- UC San Diego team trained AI to construct a new model of the cell.
- Model detects new protein communities and predicts their functions.
- The technique revealed dozens of novel cell components.
A new study by UC San Diego researchers combined machine learning with protein imaging and biophysical association to create a map of subcellular components. The AI generated map, called Multi-Scale Integrated Cell (MuSIC), revealed 69 subcellular systems—around half of which are new, undocumented cell components. The technique, detailed in a November 24, 2021, article in Nature[1], resulted in a map that looks nothing like the cell diagrams in biology textbooks.
In the MuSIC image on the left, known cell components are in gold, new cell components are in purple, and arrows indicate containment of the lower system by the upper system. The system doesn’t map the cell component to a specific place, like those in the classic diagram on the right, partly because their locations are fluid, changing with cell type and situation [2]. In other words, the cell isn’t made up of neatly placed components suspended in intracellular fluid; there is a hierarchy of biological order,where a nested succession of processes determines the functional and spatial organization of cells [3].
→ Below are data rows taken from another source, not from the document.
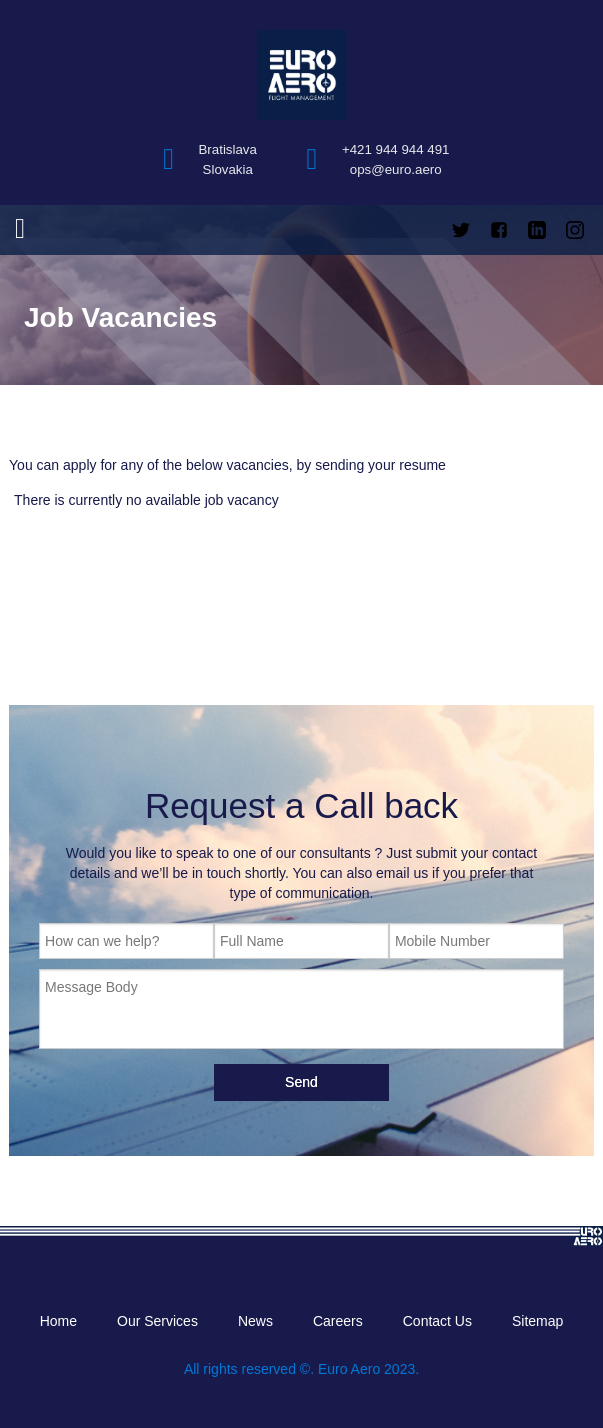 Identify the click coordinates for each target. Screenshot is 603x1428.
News (255, 1321)
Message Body (91, 987)
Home (58, 1321)
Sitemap (537, 1321)
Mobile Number (442, 941)
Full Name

Traditional imaging research tends to focus on physical size and distances between cellular components, but this new AI-based research suggests that protein interactions can give a complementary measure of intracellular distance. [1] If you think of intercellular organization as being like a small city, a whole host of inputs make up a dynamic object that’s much more than buildings and streets. For example, people’s movements are a function of factors like rush hour traffic, social interactions, or weather. In the same way, the full features of cells can’t be accurately described by a two-dimensional map; they are governed by a myriad of complex biological processes that occur within the cell walls.
Combining Traditional Techniques and AI
Finding a bridge to span the gap from nanometer to micron scale had—up until this recent study—eluded researchers in the biological sciences. “Turns out you can do it with artificial intelligence,” says Trey Ideker, PhD, one of the study leaders, in a UCSD press release [2].
Cellular components are usually mapped with either biophysical association or microscope imaging. Both techniques have their limitations: super-resolution microscopes, which can see inside cells with resolution better than 250 nanometers [4] are limited by the wavelength of the electron beam [5]; biochemistry techniques can map structures further down the nanometer scale, but still can’t see cell structures on the micron level (one micron is 1/1000th of a nanometer). The two approaches generate massive amounts of data with distinct qualities and resolutions that are usually analyzed separately [6]. With machine learning, the ability to analyze both sets of data comes into play. This new technique combines the traditional imaging methods with deep learning to map cell data from multiple sources, including cellular microscopy images.
The Procedure
The study began with a matched dataset of immunofluorescence cell images, including human embryonic kidney cells with 661 proteins. Deep neural networks embedded each protein and assigned them coordinates in reduced dimensions. Distances between the proteins was calculated and calibrated with a reference set of known cellular components of known or estimated diameter. A supervised ML model (random forest regression) was trained to estimate the distance of any protein pair from its embedded coordinates. After all the distances were analyzed, the MuSIC 1.0 hierarchy was created, with 69 protein communities—54% of which had never been categorized before.
The Future of Cell Maps
Ideker noted this pilot study looked at just 661 proteins from one cell type. The map is being developed to cover all human proteins, a huge task that may result in a unified map of cellular components or in separate maps for different cell types. Identification of new protein communities brings more promise to the hope of curing cancer and other diseases that start at the intercellular level. “Eventually we might be able to better understand the molecular basis of many diseases,” Ideker said, “…by comparing what’s different between healthy and diseased cells” [2].